Vervolgens oordeelt de kantonrechter dat de werknemer niet aannemelijk heeft weten te maken dat hij zich na 5 november 2018 volledig hersteld heeft gemeld. Ook uit de spreekuurverslagen van de bedrijfsarts blijkt niet zonder meer dat de bedrijfsarts werknemer volledig arbeidsgeschikt achtte. Deze adviezen (eigenlijk een oordeel in combinatie met een advies) zijn weliswaar niet doorslaggevend (bindend?), maar wel van belang bij de beoordeling van de vraag of de werknemer voldoende heeft onderbouwd en aannemelijk heeft gemaakt dat hij gedurende vier weken niet wegens arbeidsongeschiktheid verhinderd was de werkzaamheden te verrichten. De werknemer had zich bovendien ook niet formeel hersteld gemeld, zodat de kantonrechter oordeelde dat er sprake was van een doorlopende ziekteperiode en er dus geen nieuwe wachttijd was gaan lopen.

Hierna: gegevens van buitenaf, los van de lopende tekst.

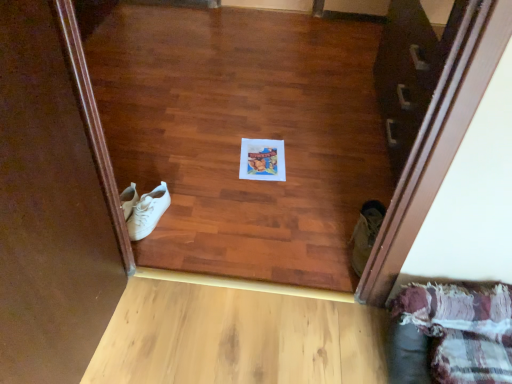 What do you see at coordinates (365, 234) in the screenshot?
I see `tan suede boot at lower right, the second footwear positioned from the left` at bounding box center [365, 234].

In order to face wooden door at center, should I rotate leftwards or rightwards?

To face it directly, rotate right by 21.790 degrees.

I want to click on plaid fabric couch at lower right, so click(x=461, y=329).

Based on the photo, what is the approximate width of light wood plank at lower center?

It is 15.90 inches.

How much space does white leather sneakers at left, acting as the 2th footwear starting from the right, occupy vertically?

white leather sneakers at left, acting as the 2th footwear starting from the right, is 3.43 inches in height.

I want to click on tan suede boot at lower right, the second footwear positioned from the left, so (365, 234).

Is white paper at center bigger than wooden door at center?

Incorrect, white paper at center is not larger than wooden door at center.

From a real-world perspective, relative to wooden door at center, is white paper at center vertically above or below?

From a real-world perspective, white paper at center is physically below wooden door at center.

Is white paper at center at the left side of wooden door at center?

Yes.

Which is less distant, (352, 235) or (211, 356)?

Point (352, 235) is farther from the camera than point (211, 356).

Does tan suede boot at lower right, arranged as the first footwear when viewed from the right, turn towards light wood plank at lower center?

No, tan suede boot at lower right, arranged as the first footwear when viewed from the right, is not oriented towards light wood plank at lower center.

From a real-world perspective, does tan suede boot at lower right, the second footwear positioned from the left, sit lower than light wood plank at lower center?

No, from a real-world perspective, tan suede boot at lower right, the second footwear positioned from the left, is not beneath light wood plank at lower center.

Is light wood plank at lower center oriented away from white leather sneakers at left, placed as the 1th footwear when sorted from left to right?

No.

Is white leather sneakers at left, placed as the 1th footwear when sorted from left to right, completely or partially inside light wood plank at lower center?

No, light wood plank at lower center does not contain white leather sneakers at left, placed as the 1th footwear when sorted from left to right.

Is light wood plank at lower center beside white leather sneakers at left, placed as the 1th footwear when sorted from left to right?

No, light wood plank at lower center is not with white leather sneakers at left, placed as the 1th footwear when sorted from left to right.

From a real-world perspective, is wooden door at center physically below tan suede boot at lower right, arranged as the first footwear when viewed from the right?

No, from a real-world perspective, wooden door at center is not below tan suede boot at lower right, arranged as the first footwear when viewed from the right.

Is tan suede boot at lower right, arranged as the first footwear when viewed from the right, a part of wooden door at center?

No, tan suede boot at lower right, arranged as the first footwear when viewed from the right, is not inside wooden door at center.

You are a GUI agent. You are given a task and a screenshot of the screen. Output one action in this format:
    pyautogui.click(x=<x>, y=<y>)
    Task: Click on the stairwell above the tan suede boot at lower right, the second footwear positioned from the left (from the image's perspective)
    The height and width of the screenshot is (384, 512).
    Given the screenshot: What is the action you would take?
    pyautogui.click(x=411, y=71)

In the scene shown: Considering the relative sizes of wooden door at center and tan suede boot at lower right, the second footwear positioned from the left, in the image provided, is wooden door at center wider than tan suede boot at lower right, the second footwear positioned from the left,?

Incorrect, the width of wooden door at center does not surpass that of tan suede boot at lower right, the second footwear positioned from the left.

Is white paper at center beside light wood plank at lower center?

No, white paper at center is not next to light wood plank at lower center.

Does white paper at center have a lesser width compared to light wood plank at lower center?

Yes, white paper at center is thinner than light wood plank at lower center.

Is white paper at center situated inside light wood plank at lower center or outside?

white paper at center is located beyond the bounds of light wood plank at lower center.

Between white paper at center and light wood plank at lower center, which one appears on the right side from the viewer's perspective?

white paper at center is more to the right.

Considering the points (379, 219) and (453, 348), which point is behind, point (379, 219) or point (453, 348)?

The point (379, 219) is behind.

Is tan suede boot at lower right, the second footwear positioned from the left, next to plaid fabric couch at lower right and touching it?

No, tan suede boot at lower right, the second footwear positioned from the left, is not beside plaid fabric couch at lower right.

Locate an element on the screen. footwear that is the 1st object located above the plaid fabric couch at lower right (from the image's perspective) is located at coordinates (365, 234).

In terms of height, does tan suede boot at lower right, arranged as the first footwear when viewed from the right, look taller or shorter compared to plaid fabric couch at lower right?

Considering their sizes, tan suede boot at lower right, arranged as the first footwear when viewed from the right, has less height than plaid fabric couch at lower right.

In the scene shown: Is white leather sneakers at left, acting as the 2th footwear starting from the right, to the right of plaid fabric couch at lower right from the viewer's perspective?

In fact, white leather sneakers at left, acting as the 2th footwear starting from the right, is to the left of plaid fabric couch at lower right.

From the image's perspective, is white leather sneakers at left, acting as the 2th footwear starting from the right, located beneath plaid fabric couch at lower right?

Actually, white leather sneakers at left, acting as the 2th footwear starting from the right, appears above plaid fabric couch at lower right in the image.

Is there a large distance between white leather sneakers at left, acting as the 2th footwear starting from the right, and plaid fabric couch at lower right?

That's right, there is a large distance between white leather sneakers at left, acting as the 2th footwear starting from the right, and plaid fabric couch at lower right.

Locate an element on the screen. The width and height of the screenshot is (512, 384). copy on the left of wooden door at center is located at coordinates (262, 160).

At what (x,y) coordinates should I click in order to perform the action: click on footwear on the right of the light wood plank at lower center. Please return your answer as a coordinate pair (x, y). This screenshot has height=384, width=512. Looking at the image, I should click on (365, 234).

From the image, which object appears to be nearer to plaid fabric couch at lower right, white paper at center or wooden door at center?

Among the two, wooden door at center is located nearer to plaid fabric couch at lower right.

When comparing their distances from tan suede boot at lower right, arranged as the first footwear when viewed from the right, does white leather sneakers at left, acting as the 2th footwear starting from the right, or white paper at center seem further?

Among the two, white leather sneakers at left, acting as the 2th footwear starting from the right, is located further to tan suede boot at lower right, arranged as the first footwear when viewed from the right.

From the image, which object appears to be farther from wooden door at center, white leather sneakers at left, placed as the 1th footwear when sorted from left to right, or plaid fabric couch at lower right?

Among the two, white leather sneakers at left, placed as the 1th footwear when sorted from left to right, is located further to wooden door at center.

From the image, which object appears to be farther from wooden door at center, plaid fabric couch at lower right or white paper at center?

The object further to wooden door at center is plaid fabric couch at lower right.

Based on their spatial positions, is tan suede boot at lower right, the second footwear positioned from the left, or wooden door at center closer to white leather sneakers at left, placed as the 1th footwear when sorted from left to right?

tan suede boot at lower right, the second footwear positioned from the left, lies closer to white leather sneakers at left, placed as the 1th footwear when sorted from left to right, than the other object.

Which object lies nearer to the anchor point wooden door at center, white paper at center or light wood plank at lower center?

white paper at center is positioned closer to the anchor wooden door at center.

Estimate the real-world distances between objects in this image. Which object is further from wooden door at center, tan suede boot at lower right, the second footwear positioned from the left, or light wood plank at lower center?

Among the two, light wood plank at lower center is located further to wooden door at center.

Considering their positions, is light wood plank at lower center positioned closer to white paper at center than wooden door at center?

wooden door at center.

Find the location of a particular element. This screenshot has width=512, height=384. plank between white leather sneakers at left, acting as the 2th footwear starting from the right, and wooden door at center, in the horizontal direction is located at coordinates (236, 334).

Locate an element on the screen. The width and height of the screenshot is (512, 384). plank between white leather sneakers at left, placed as the 1th footwear when sorted from left to right, and plaid fabric couch at lower right is located at coordinates (236, 334).

Where is `copy that lies between wooden door at center and plaid fabric couch at lower right from top to bottom`? The width and height of the screenshot is (512, 384). copy that lies between wooden door at center and plaid fabric couch at lower right from top to bottom is located at coordinates (262, 160).

At what (x,y) coordinates should I click in order to perform the action: click on copy between white leather sneakers at left, acting as the 2th footwear starting from the right, and wooden door at center, in the horizontal direction. Please return your answer as a coordinate pair (x, y). This screenshot has height=384, width=512. Looking at the image, I should click on (262, 160).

Hoewel dit (eind)oordeel van de kantonrechter op zichzelf niet onbegrijpelijk is, hecht de kantonrechter naar mijn mening wel te veel waarde aan de ziek- of hersteld melding. Een ziekte- of hersteld melding is dus geen formele vereiste om een beroep te kunnen doen op de loondoorbetaling tijdens ziekte of het opzegverbod, het gaat om de feitelijke situatie.
Anders: Autoriteit Persoonsgegevens
Overigens heeft de Autoriteit Persoonsgegevens enige tijd geleden het standpunt ingenomen dat het niet aan de werkgever maar ook niet aan de werknemer is om te bepalen of hij/zij niet in staat is de bedongen arbeid te verrichten wegens ziekte, maar dat dat oordeel aan de bedrijfsarts is. De kantonrechter lijkt het dus niet eens te zijn met de Autoriteit Persoonsgegevens en verwijst naar een uitspraak van de rechtbank Overijssel van 26 januari 2010 waarin werd aangegeven dat het in beginsel aan de werknemer is om te bepalen of hij/zij al dan niet (meer) arbeidsongeschikt is. De vraag is of dat juist is. Een werknemer is in elk geval wel degene die als enige klachten ervaart die veroorzaakt kunnen zijn door ziekte. Of de klachten ook beperkingen voor de bedongen arbeid mee brengen (het uitgangspunt voor de beoordeling of een werknemer arbeidsongeschikt is) is aan de bedrijfsarts, eventueel in combinatie met de arbeidsdeskundige. Zo is een werknemer die lijdt aan kanker ontegenzeggelijk ziek en kan die ook klachten ervaren, maar daarmee staat nog niet vast dat er sprake is van arbeidsongeschiktheid in de zin van artikel 7:629 BW. Voor werknemers is de nuancering tussen ziek zijn en arbeidsongeschikt zijn, soms moeilijk te begrijpen. Juist de bedrijfsarts heeft daarin een taak om niet alleen de beoordeling te doen maar ook om uit te leggen dat “ziek zijn” niet altijd betekent dat de werknemer ook arbeidsongeschikt is.
Heimelijke opname
Tijdens de procedure werd door de werknemer een transcriptie in het geding gebracht van een geluidsopname van het gesprek dat op 11 december 2018 had plaatsgevonden. Werknemer had dit gesprek in het geheim en zonder toestemming van de werkgever opgenomen. De werkgever vroeg om deze transcriptie buiten de procedure te houden. De kantonrechter wees dit verzoek af. Volgens de kantonrechter staat de waarheidsvinding in de civiele procedure voorop en weegt dat, behoudens bijzondere omstandigheden, zwaarder dan het buiten beschouwing laten van bewijs dat heimelijk of onrechtmatig is verkregen. Dit oordeel van de kantonrechter sluit aan bij de visie van de Hoge Raad (HR 18 april 2014, ECLi:HR:2014:942). Het laat opnieuw zien dat, ondanks dat het vanuit privacy oogpunt niet is toegestaan geheime opnamen te maken van gesprekken, dit toch in een civiel rechtelijke procedure kan worden gebruikt. U bent gewaarschuwd.